Bulgari Octo Finissimo Minute Repeater, the world’s current thinnest minute repeater, is only 6.85 mm thick.

 

The dividing line between the two is not a matter of mere dimensions, points out Michael Friedman, historian at Audemars Piguet. He explains that it’s more about the way a watchmaker consciously designs a watch to be thinner. Telltale engineering clues, such as the lack of a second hand, indicate that a watch was built to be as thin as possible.

One of Audemars Piguet’s claims to ultra-thin fame is the Reference 25643, an automatic tourbillon featuring the Calibre 2870. At only 4.8 mm thick, it was once the thinnest automatic tourbillon ever made. Even more impressive, it debuted in 1986, before modern technology could aid watchmakers in cutting-edge movement design and production. The brand’s flagship Royal Oak, which launched in 1972, was another slender benchmark.

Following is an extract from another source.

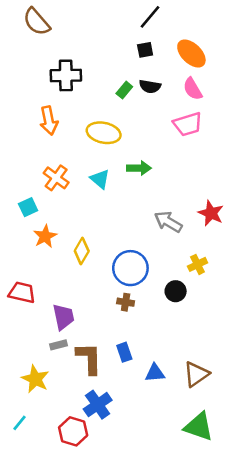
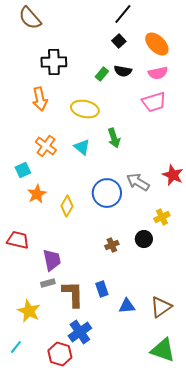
black square: (145, 50) -> (119, 41), turned -32
pink semicircle: (193, 89) -> (158, 73), turned -72
green arrow: (139, 168) -> (114, 138), turned 72
blue circle: (130, 268) -> (107, 193), moved
brown cross: (126, 302) -> (112, 245), moved, turned -32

This year’s Royal Oak Extra-Thin in yellow gold revives a design from 1977, while the Royal Oak Tourbillon Extra-Thin Openworked is now available in pink gold and stainless steel.

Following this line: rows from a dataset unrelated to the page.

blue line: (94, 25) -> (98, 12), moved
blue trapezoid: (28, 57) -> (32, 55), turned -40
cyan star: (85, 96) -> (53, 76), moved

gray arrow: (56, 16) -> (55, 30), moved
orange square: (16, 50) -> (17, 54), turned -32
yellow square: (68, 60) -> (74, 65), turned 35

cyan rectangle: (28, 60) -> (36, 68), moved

Reviewing records from Audemars Piguet’s vast archives, Friedman traces the evolution of ultra-thin watchmaking through the ages noting milestones, such as the game-changing late-18th-century movement by French watchmaker Jean-Antoine Lépine, whose vision triggered a shift from the orb-like pocket watches of the day to thinner timepieces that paralleled changing fashion trends. Friedman asserts that all modern watchmaking is built on the Lépine calibre. After the turn of the 20th century, watchmakers were competing to produce the thinnest movements at a time when wristwatches were emerging and would soon dominate.

By the mid-20th century, masters of the art had managed to pare down movements to coin-like dimensions, producing sleek, elegant wristwatches that posed daunting technical challenges.

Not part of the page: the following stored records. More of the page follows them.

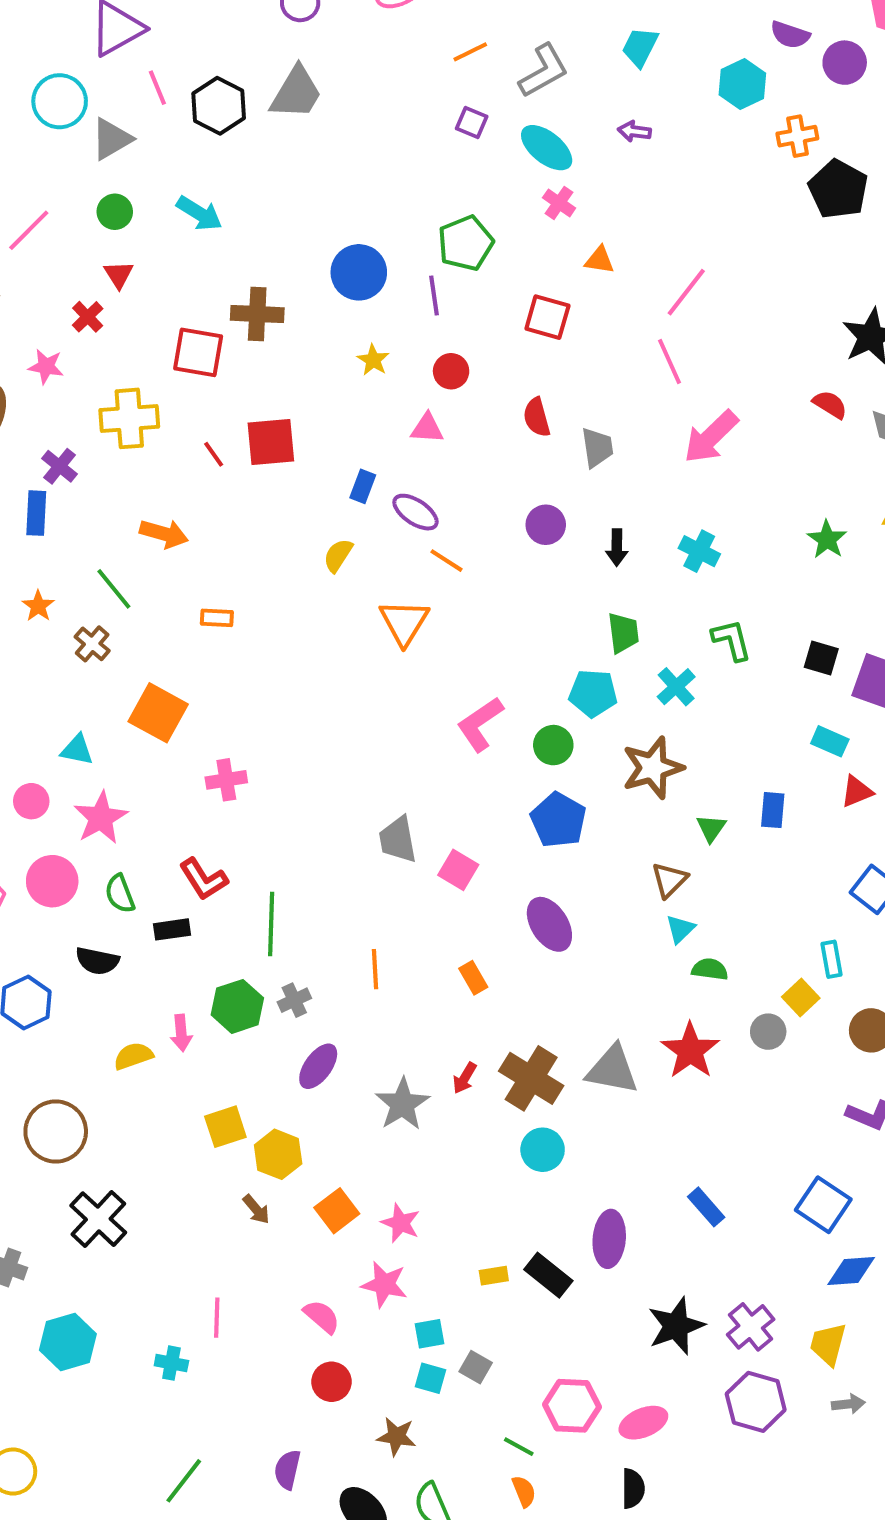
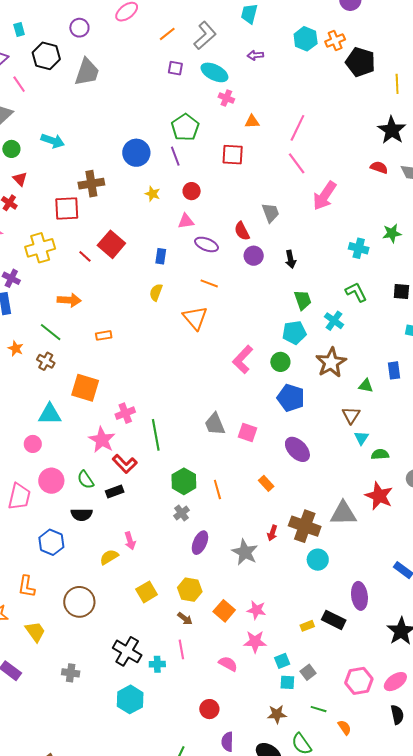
cyan hexagon: (742, 84) -> (306, 39), moved
black hexagon: (219, 106) -> (46, 56), moved
red semicircle: (537, 417) -> (242, 231), moved
red square: (271, 442) -> (111, 244), turned -32
purple ellipse: (415, 512) -> (206, 244), moved
green star: (827, 539) -> (392, 233), turned -30
cyan cross: (699, 551) -> (359, 248), moved
cyan triangle: (77, 750) -> (50, 414), size x1.4
pink star: (101, 818) -> (102, 440), moved
green triangle: (711, 828) -> (366, 386), turned -42
green line: (271, 924) -> (156, 435), moved
green hexagon: (237, 1006) -> (184, 481), moved
yellow square: (225, 1127) -> (147, 592), moved
black cross: (98, 1219) -> (127, 651), moved
pink line: (217, 1318) -> (181, 649), moved
cyan hexagon: (68, 1342) -> (130, 699), moved
cyan cross: (171, 1363) -> (157, 664), moved
gray square: (476, 1367) -> (308, 672), turned 35
red circle: (332, 1382) -> (209, 709), moved
green line: (519, 1447) -> (319, 709), moved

In 1907, Jaeger-LeCoultre, which boasts an outstanding legacy in ultra-thin watchmaking, produced a pocket watch powered by the record-breaking 1.38-mm-thick Jaeger-LeCoultre Calibre 145, which remains the thinnest movement in its category. A second notable Knife pocket watch from 1930 exudes the sleek and streamlined curves of the art deco aesthetic of the era, another culture driver of the slim watch. Jaeger-LeCoultre has continued to build on this heritage with an ever-growing range of ultra-thin watches. In 2014, the Master Ultra Thin 1907 paid tribute to that original pocket watch. Engineers sought to shave precious millimetres at every step of development, resulting in the manually wound Calibre 849, measuring 1.85 mm thick. The Master Ultra Thin collection has also expanded with complications, such as last year’s Master Ultra Thin Perpetual, with a handsome black dial. And in 2015, Jaeger-LeCoultre laid claim to the world’s thinnest mechanical watch with the Master Ultra Thin Squelette, a skeletonized version of the Master Ultra Thin 1907 measuring 3.60 mm thick.

Thin Watches

Jaeger-LeCoultre boasts an outstanding legacy in ultra-thin watchmaking. Here, the Master Ultra Thin 1907.

 

 

Piaget’s Altiplano 900P from 2014 previously held the thinnest mechanical watch record with an ingenious condensed architecture that uses the caseback as the movement’s main plate and places the hands off-centre to reduce height. A pioneer in ultra-thin watchmaking, Piaget introduced its revolutionary Altiplano in 1957, powered by the unprecedented 2-mm-thick manually wound 9P movement. It followed up the achievement three years later with the self-winding 12P movement at only 2.3 mm thick, thanks to the use of an off-centre microrotor.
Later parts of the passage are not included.